Maxwell : gamess

Summary

Source: https://www.msg.chem.iastate.edu/gamess/index.html

License: Free but you must agree to the license terms: https://www.msg.chem.iastate.edu/gamess/License_Agreement.html

Path: /software/gamess

Documentation: https://www.msg.chem.iastate.edu/gamess/documentation.html

Citation: if results obtained with GAMESS are published in the scientific literature, you will reference the program from the article M.W.Schmidt, K.K.Baldridge, J.A.Boatz, S.T.Elbert, M.S.Gordon, J.H.Jensen, S.Koseki, N.Matsunaga, K.A.Nguyen, S.J.Su, T.L.Windus, M.Dupuis, J.A.Montgomery J. Comput. Chem. 14, 1347-1363 (1993). Using specific methods included in GAMESS may require citing additional articles, as described in the manual. I agree to honor the request to cite additional papers, as appropriate.

The General Atomic and Molecular Electronic Structure System (GAMESS) is a general ab initio quantum chemistry package.

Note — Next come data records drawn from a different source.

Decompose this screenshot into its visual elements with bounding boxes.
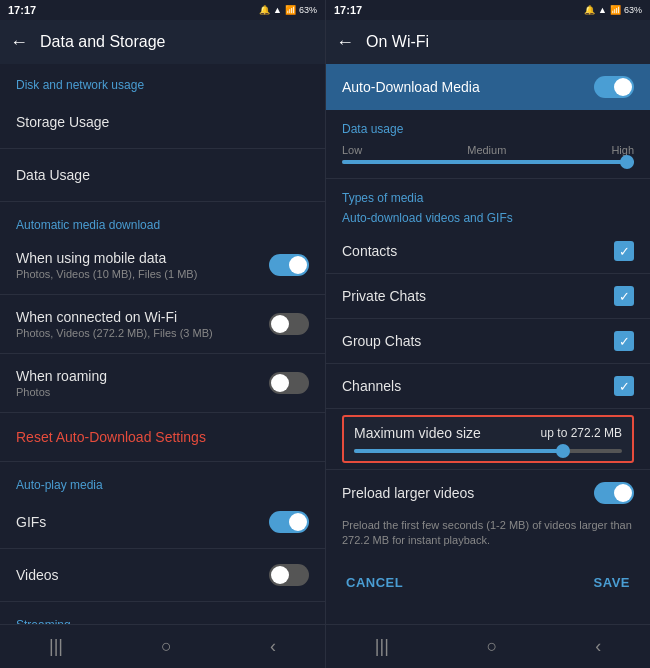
wifi-item[interactable]: When connected on Wi-Fi Photos, Videos (… [0,297,325,351]
right-page-title: On Wi-Fi [366,33,429,51]
right-divider-6 [326,469,650,470]
save-button[interactable]: SAVE [590,567,634,598]
right-panel: 17:17 🔔 ▲ 📶 63% ← On Wi-Fi Auto-Download… [325,0,650,668]
autoplay-header: Auto-play media [0,464,325,498]
left-nav-back-icon[interactable]: ‹ [250,628,296,665]
group-chats-checkbox[interactable]: ✓ [614,331,634,351]
max-video-fill [354,449,563,453]
low-label: Low [342,144,362,156]
right-divider-5 [326,408,650,409]
right-status-bar: 17:17 🔔 ▲ 📶 63% [326,0,650,20]
roaming-toggle[interactable] [269,372,309,394]
right-nav-menu-icon[interactable]: ||| [355,628,409,665]
roaming-subtitle: Photos [16,386,269,398]
right-top-bar: ← On Wi-Fi [326,20,650,64]
left-nav-menu-icon[interactable]: ||| [29,628,83,665]
contacts-checkbox[interactable]: ✓ [614,241,634,261]
data-usage-title: Data Usage [16,167,309,183]
battery-icon: 63% [299,5,317,15]
preload-toggle[interactable] [594,482,634,504]
roaming-title: When roaming [16,368,269,384]
channels-label: Channels [342,378,401,394]
medium-label: Medium [467,144,506,156]
data-usage-slider[interactable] [342,160,634,164]
left-panel: 17:17 🔔 ▲ 📶 63% ← Data and Storage Disk … [0,0,325,668]
channels-checkbox[interactable]: ✓ [614,376,634,396]
max-video-row: Maximum video size up to 272.2 MB [354,425,622,441]
wifi-subtitle: Photos, Videos (272.2 MB), Files (3 MB) [16,327,269,339]
divider-4 [0,353,325,354]
private-chats-checkbox[interactable]: ✓ [614,286,634,306]
left-time: 17:17 [8,4,36,16]
right-divider-3 [326,318,650,319]
preload-label: Preload larger videos [342,485,474,501]
max-video-slider[interactable] [354,449,622,453]
gifs-title: GIFs [16,514,269,530]
left-back-button[interactable]: ← [10,32,28,53]
signal-icon: 📶 [285,5,296,15]
auto-download-header-row: Auto-Download Media [326,64,650,110]
max-video-thumb[interactable] [556,444,570,458]
left-scroll-content: Disk and network usage Storage Usage Dat… [0,64,325,624]
private-chats-checkbox-item[interactable]: Private Chats ✓ [326,276,650,316]
right-nav-back-icon[interactable]: ‹ [575,628,621,665]
divider-2 [0,201,325,202]
wifi-icon: ▲ [273,5,282,15]
right-back-button[interactable]: ← [336,32,354,53]
divider-5 [0,412,325,413]
mobile-data-title: When using mobile data [16,250,269,266]
right-divider-1 [326,178,650,179]
auto-download-label: Auto-Download Media [342,79,480,95]
left-nav-bar: ||| ○ ‹ [0,624,325,668]
preload-row: Preload larger videos [326,472,650,514]
videos-item[interactable]: Videos [0,551,325,599]
divider-7 [0,548,325,549]
group-chats-label: Group Chats [342,333,421,349]
data-usage-section: Data usage Low Medium High [326,110,650,176]
data-usage-item[interactable]: Data Usage [0,151,325,199]
slider-labels: Low Medium High [342,144,634,156]
gifs-toggle[interactable] [269,511,309,533]
right-wifi-icon: ▲ [598,5,607,15]
mobile-data-item[interactable]: When using mobile data Photos, Videos (1… [0,238,325,292]
left-page-title: Data and Storage [40,33,165,51]
contacts-checkbox-item[interactable]: Contacts ✓ [326,231,650,271]
right-status-icons: 🔔 ▲ 📶 63% [584,5,642,15]
channels-checkbox-item[interactable]: Channels ✓ [326,366,650,406]
slider-fill [342,160,634,164]
auto-media-header: Automatic media download [0,204,325,238]
private-chats-label: Private Chats [342,288,426,304]
right-nav-home-icon[interactable]: ○ [467,628,518,665]
auto-download-sub-label: Auto-download videos and GIFs [342,211,634,225]
right-battery-icon: 63% [624,5,642,15]
reset-link[interactable]: Reset Auto-Download Settings [0,415,325,459]
preload-description: Preload the first few seconds (1-2 MB) o… [326,514,650,559]
right-notification-icon: 🔔 [584,5,595,15]
streaming-header: Streaming [0,604,325,624]
left-nav-home-icon[interactable]: ○ [141,628,192,665]
videos-title: Videos [16,567,269,583]
bottom-buttons: CANCEL SAVE [326,559,650,606]
types-section: Types of media Auto-download videos and … [326,181,650,231]
right-divider-2 [326,273,650,274]
max-video-value: up to 272.2 MB [541,426,622,440]
mobile-data-subtitle: Photos, Videos (10 MB), Files (1 MB) [16,268,269,280]
storage-usage-title: Storage Usage [16,114,309,130]
max-video-label: Maximum video size [354,425,481,441]
disk-network-header: Disk and network usage [0,64,325,98]
roaming-item[interactable]: When roaming Photos [0,356,325,410]
contacts-label: Contacts [342,243,397,259]
cancel-button[interactable]: CANCEL [342,567,407,598]
wifi-title: When connected on Wi-Fi [16,309,269,325]
storage-usage-item[interactable]: Storage Usage [0,98,325,146]
left-top-bar: ← Data and Storage [0,20,325,64]
group-chats-checkbox-item[interactable]: Group Chats ✓ [326,321,650,361]
left-status-icons: 🔔 ▲ 📶 63% [259,5,317,15]
wifi-toggle[interactable] [269,313,309,335]
mobile-data-toggle[interactable] [269,254,309,276]
right-time: 17:17 [334,4,362,16]
slider-thumb[interactable] [620,155,634,169]
auto-download-toggle[interactable] [594,76,634,98]
videos-toggle[interactable] [269,564,309,586]
gifs-item[interactable]: GIFs [0,498,325,546]
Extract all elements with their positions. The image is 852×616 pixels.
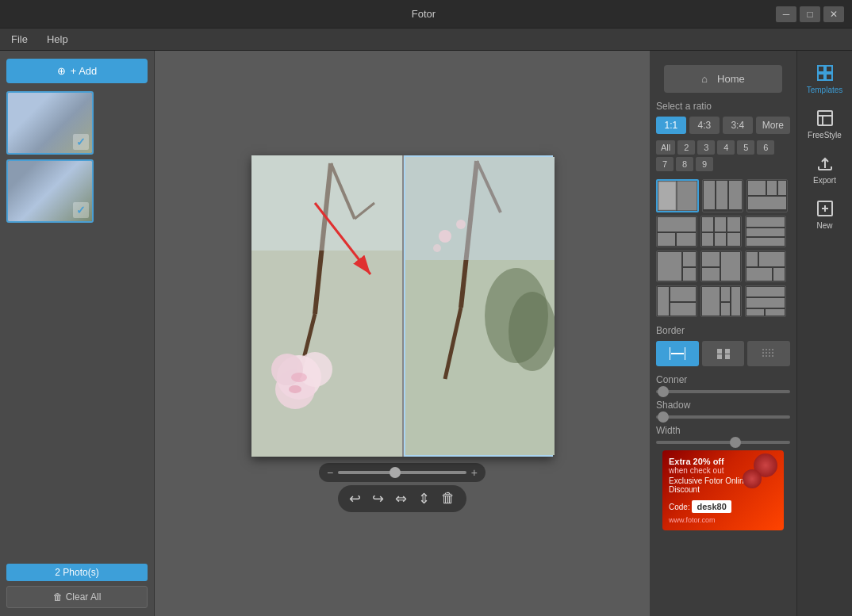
zoom-track[interactable] xyxy=(338,471,466,474)
templates-icon xyxy=(816,63,835,82)
num-3[interactable]: 3 xyxy=(697,140,715,155)
template-1[interactable] xyxy=(656,179,699,212)
svg-point-18 xyxy=(509,292,555,371)
collage-canvas[interactable] xyxy=(251,155,553,457)
templates-label: Templates xyxy=(807,86,843,94)
thumbnail-1[interactable]: ✓ xyxy=(6,91,94,155)
templates-icon-btn[interactable]: Templates xyxy=(800,57,850,101)
add-button[interactable]: ⊕ + Add xyxy=(6,59,148,83)
ratio-1-1[interactable]: 1:1 xyxy=(656,117,686,134)
corner-label: Conner xyxy=(656,374,790,385)
close-button[interactable]: ✕ xyxy=(823,6,844,22)
svg-rect-41 xyxy=(727,233,740,246)
flip-v-button[interactable]: ⇕ xyxy=(418,490,430,507)
canvas-area: − + ↩ ↪ ⇔ ⇕ 🗑 xyxy=(155,51,650,616)
border-texture[interactable] xyxy=(747,341,790,366)
ratio-3-4[interactable]: 3:4 xyxy=(723,117,753,134)
minimize-button[interactable]: ─ xyxy=(776,6,796,22)
clear-all-button[interactable]: 🗑 Clear All xyxy=(6,586,148,608)
ratio-4-3[interactable]: 4:3 xyxy=(689,117,720,134)
template-12[interactable] xyxy=(745,285,786,317)
num-6[interactable]: 6 xyxy=(757,140,774,155)
undo-button[interactable]: ↩ xyxy=(349,490,361,507)
ad-banner[interactable]: Extra 20% off when check out Exclusive F… xyxy=(662,450,784,530)
svg-rect-29 xyxy=(748,181,766,195)
svg-rect-16 xyxy=(405,157,555,260)
template-3[interactable] xyxy=(746,179,788,212)
freestyle-icon-btn[interactable]: FreeStyle xyxy=(800,102,850,146)
maximize-button[interactable]: □ xyxy=(800,6,820,22)
freestyle-label: FreeStyle xyxy=(808,131,842,140)
template-11[interactable] xyxy=(700,285,742,317)
corner-slider-track[interactable] xyxy=(656,390,790,393)
left-panel: ⊕ + Add ✓ ✓ 2 Photo(s) 🗑 Clear All xyxy=(0,51,155,616)
svg-rect-31 xyxy=(778,181,786,195)
collage-right-panel[interactable] xyxy=(404,155,553,457)
zoom-bar: − + xyxy=(319,463,485,482)
delete-button[interactable]: 🗑 xyxy=(441,490,455,507)
border-solid[interactable] xyxy=(656,341,699,366)
ad-code-label: Code: xyxy=(669,503,690,511)
svg-rect-40 xyxy=(715,233,726,246)
template-4[interactable] xyxy=(656,216,697,247)
border-label: Border xyxy=(656,325,790,336)
thumb-check-2: ✓ xyxy=(73,202,89,218)
ratio-more[interactable]: More xyxy=(756,117,790,134)
num-9[interactable]: 9 xyxy=(696,157,713,171)
flip-h-button[interactable]: ⇔ xyxy=(395,490,407,507)
template-6[interactable] xyxy=(745,216,786,247)
svg-rect-26 xyxy=(704,181,715,209)
thumbnail-2[interactable]: ✓ xyxy=(6,159,94,223)
home-button[interactable]: ⌂ Home xyxy=(664,65,782,93)
border-pattern[interactable] xyxy=(702,341,745,366)
zoom-out-icon[interactable]: − xyxy=(327,466,333,479)
svg-rect-28 xyxy=(729,181,742,209)
template-row-1 xyxy=(656,179,790,212)
num-8[interactable]: 8 xyxy=(676,157,693,171)
svg-rect-54 xyxy=(773,268,785,281)
export-label: Export xyxy=(813,176,836,185)
template-row-2 xyxy=(656,216,790,247)
width-slider-thumb[interactable] xyxy=(730,437,741,448)
svg-rect-64 xyxy=(746,309,764,316)
action-bar: ↩ ↪ ⇔ ⇕ 🗑 xyxy=(338,485,466,512)
template-2[interactable] xyxy=(702,179,743,212)
num-2[interactable]: 2 xyxy=(677,140,695,155)
zoom-in-icon[interactable]: + xyxy=(471,466,478,479)
menu-help[interactable]: Help xyxy=(42,32,73,47)
collage-left-panel[interactable] xyxy=(251,155,402,457)
menu-file[interactable]: File xyxy=(6,32,33,47)
select-ratio-label: Select a ratio xyxy=(656,101,790,112)
corner-slider-thumb[interactable] xyxy=(658,386,669,397)
template-5[interactable] xyxy=(700,216,742,247)
svg-rect-42 xyxy=(746,217,785,227)
svg-rect-60 xyxy=(721,303,730,316)
corner-section: Conner xyxy=(656,374,790,393)
template-10[interactable] xyxy=(656,285,697,317)
svg-rect-36 xyxy=(702,217,713,231)
svg-rect-77 xyxy=(826,66,832,72)
zoom-thumb[interactable] xyxy=(390,467,401,478)
redo-button[interactable]: ↪ xyxy=(372,490,384,507)
new-icon-btn[interactable]: New xyxy=(800,193,850,236)
svg-rect-25 xyxy=(677,182,697,210)
svg-rect-32 xyxy=(748,197,786,209)
num-7[interactable]: 7 xyxy=(656,157,674,171)
svg-point-9 xyxy=(291,373,307,382)
shadow-slider-thumb[interactable] xyxy=(658,411,669,423)
svg-rect-43 xyxy=(746,228,785,236)
template-8[interactable] xyxy=(700,251,742,282)
svg-rect-38 xyxy=(727,217,740,231)
template-9[interactable] xyxy=(745,251,786,282)
shadow-slider-track[interactable] xyxy=(656,415,790,419)
svg-rect-61 xyxy=(731,287,740,316)
width-slider-track[interactable] xyxy=(656,441,790,444)
export-icon-btn[interactable]: Export xyxy=(800,147,850,191)
svg-rect-24 xyxy=(658,182,676,210)
svg-rect-79 xyxy=(826,74,832,80)
num-4[interactable]: 4 xyxy=(717,140,735,155)
num-all[interactable]: All xyxy=(656,140,675,155)
num-5[interactable]: 5 xyxy=(737,140,754,155)
template-7[interactable] xyxy=(656,251,697,282)
svg-rect-59 xyxy=(721,287,730,301)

GAMESS is maintained by the members of the Gordon research group at Iowa State University.

Using gamess with an alternative launch script
Using gamess with the original launch script
- Sample batch script:

Using gamess with an alternative launch script

The original rungms-dev script is a 1800 lines long c-shell-beast, invoking a few other scripts on the way to executing the binary. To make handling a bit easier and more transparent we offer a simplified bash-script named rgms. For a description of the original script see below.

module load maxwell gamess
rgms
   rgms -i input [-c cores] [-t threads] [-l logn] [-h] [-v]

       -i|--input   name of input file with or without .inp extension

       -c|--cores   cores (MPI-threads) used per node (default: all physical cores) 
       -l|--logn    gamess logical nodes (default: 0)
       -t|--threads used per node. Identical to setting OMP_NUM_THREADS (default: 1)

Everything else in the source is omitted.